The annotation is about some data object. A standard case for AppleCore is that AnnotatesData contains an RDF representation of the darwin core triple {institition, collection, catalog number}. Alternatively, AnnotatesData may simply contain an LSID.

The annotation has a topic. That is the payload. Likely to be a set of dwc terms, ScientificName, DateDetermined, and so on. For a determination, the topic may be the tuple (Determiner, ScientificName, Specimen). The topic tuple is completely unspecified. According to the ontology, there MAY be a topic, but not necessarily. The contents of the topic is entirely a function of the particular instance of the message.

Example of an annotation: an identification is being made. The hasTopic is (some representation of the specimen). The annotatesData is a set of dwc triples (date, scientific name). The hasExpectation is an object from the Annotation Ontology (e.g. insert)

Whiteboard diagram: http://etaxonomy.org/mw/File:Whiteboard_diagram_2011Jun14.png

The Mapper may be invoked on the contents of hasTopic to identify the local database object, depending on the contents of hasExpectation.

Example of an annotation (this is example 1): your country named is misspelled. The Expectation is: update.

There are two times a Mapper may be invoked: 1) to understand incoming messages, and 2) to make changes to the local database.

What scaffolding is needed to support testing the Mapper?

For example, some non-Mapper pieces of software have to be able to extract the SQL from a SQL query message, and add some information about namespaces. Those two things are handed to the Mapper.

Since there is nothing written for the software that goes between the Client API and the local database, of which the Mapper will be a part, it is left up to the Mapper tester to determine the boundaries of the Mapper.

Note on the AO examples: one has to do with an annotation on Flickr, the rest of them would be good targets for the Mapper.

Curation package:

What determines when a Kepler curation package is done, from the non-Davis point of view? The curation package will work on non-demo data sets with some subset of services, including testing taxon names using GNI and IPNI. (Are all my names in IPNI, if not, which ones are they supposed to be?). Also georeferencing, and rendering the provenance graph.

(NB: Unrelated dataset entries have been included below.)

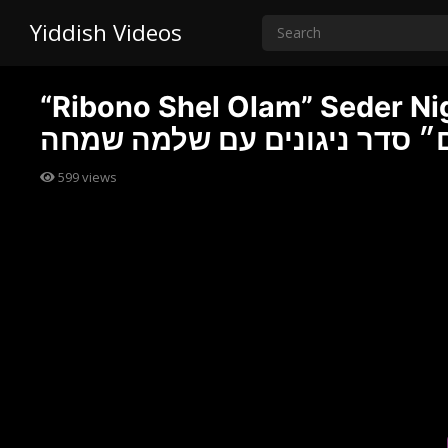
Yiddish Videos
“Ribono Shel Olam” Seder Nigun
״ סדר ניגונים עם שלמה שמחה
599
views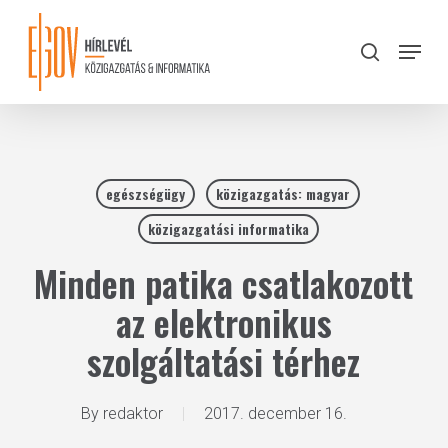
Skip
to
Menu
search
main
Close
content
Menu
egészségügy
közigazgatás: magyar
közigazgatási informatika
Minden patika csatlakozott
az elektronikus
szolgáltatási térhez
By
redaktor
2017. december 16.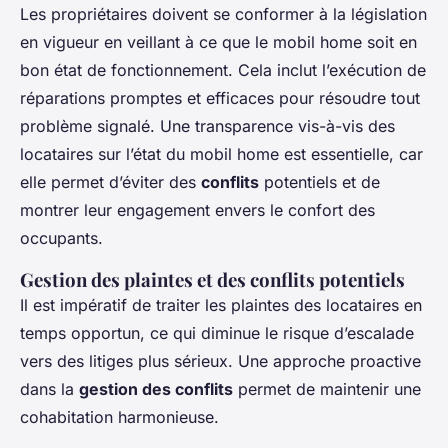
Les propriétaires doivent se conformer à la législation
en vigueur en veillant à ce que le mobil home soit en
bon état de fonctionnement. Cela inclut l’exécution de
réparations promptes et efficaces pour résoudre tout
problème signalé. Une transparence vis-à-vis des
locataires sur l’état du mobil home est essentielle, car
elle permet d’éviter des
conflits
potentiels et de
montrer leur engagement envers le confort des
occupants.
Gestion des plaintes et des conflits potentiels
Il est impératif de traiter les plaintes des locataires en
temps opportun, ce qui diminue le risque d’escalade
vers des litiges plus sérieux. Une approche proactive
dans la
gestion des conflits
permet de maintenir une
cohabitation harmonieuse.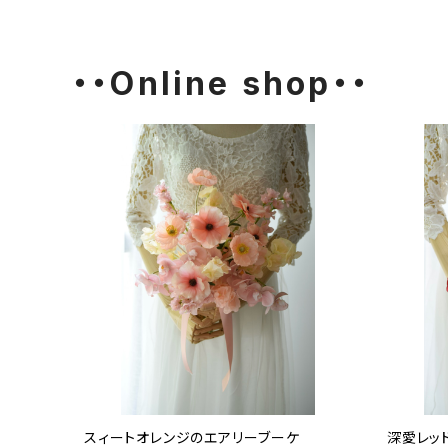
・・Online shop・・
スィートオレンジのエアリーブーケ
深愛レッ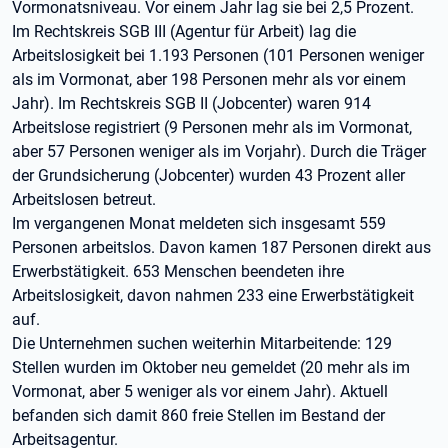
Vormonatsniveau. Vor einem Jahr lag sie bei 2,5 Prozent.
Im Rechtskreis SGB III (Agentur für Arbeit) lag die
Arbeitslosigkeit bei 1.193 Personen (101 Personen weniger
als im Vormonat, aber 198 Personen mehr als vor einem
Jahr). Im Rechtskreis SGB II (Jobcenter) waren 914
Arbeitslose registriert (9 Personen mehr als im Vormonat,
aber 57 Personen weniger als im Vorjahr). Durch die Träger
der Grundsicherung (Jobcenter) wurden 43 Prozent aller
Arbeitslosen betreut.
Im vergangenen Monat meldeten sich insgesamt 559
Personen arbeitslos. Davon kamen 187 Personen direkt aus
Erwerbstätigkeit. 653 Menschen beendeten ihre
Arbeitslosigkeit, davon nahmen 233 eine Erwerbstätigkeit
auf.
Die Unternehmen suchen weiterhin Mitarbeitende: 129
Stellen wurden im Oktober neu gemeldet (20 mehr als im
Vormonat, aber 5 weniger als vor einem Jahr). Aktuell
befanden sich damit 860 freie Stellen im Bestand der
Arbeitsagentur.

Bob suggests that another case might be for people with a non-Specify specimen management system, that they can use the workflow. A lesser goal would be to support the same thing for people with no specimen management system.

We should set up the workflow within AppleCore as an analysis engine. That goal has less productization needed thatn the other user scenarios, because the user is AppleCore.

If someone saw the demo and downloaded the curation package, what is the risk that if someone downloaded the package that they would be disappointed at lack of functionality?

Let's think about other users, such as ecologies, that would not need to do curation work but would want to be able to use other features, such as the consensus record.

We can't provide the curation package now with the most "fun" data cleaning pieces because we don't have the data sets in the services, such as FNA. But we can do the taxon name and georeferencing services and provenance graphs. With enough documentation to string those working pieces together, it is worth releasing. As to the documentation, we will need some language from the community to go along with the functional documentation.

A suggestion: all of the actors from the demo are in the workflow, but only the actors that work are in the library.

Should we distribute the means to run the demo? The data used is probably OK. It might be helpful to non-SPNCH audiences to be able to work with all the various actors, to see how they could be strung together.

When we release whatever we release, it would be nice to have a means to track feedback.

Since the FP Network communication part of the demo, Lei will remove those pieces because she was using a temporary FP API. A suggestion: disable those pieces by configuration rather than disable by removing completely. Schedule for technical architecture discussion:

How about next Wednesday? Done.

The FP network implementation can no longer be called AppleCore. New name? We will work on it.